### Exercise objective
Please give back all the records exactly, but keep the pictures out.

*** Opening Source material ***

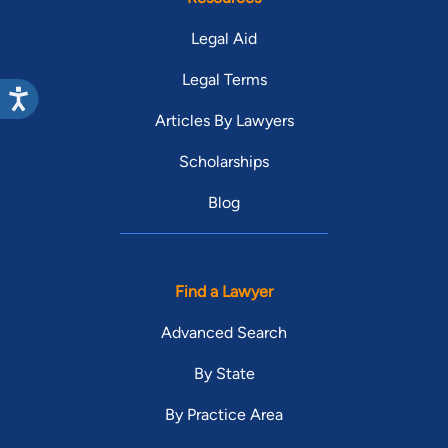
Legal Aid
Legal Terms
Articles By Lawyers
Scholarships
Blog
Find a Lawyer
Advanced Search
By State
By Practice Area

*** Closing Source material ***

### Exercise output
Legal Aid
Legal Terms
Articles By Lawyers
Scholarships
Blog
Find a Lawyer
Advanced Search
By State
By Practice Area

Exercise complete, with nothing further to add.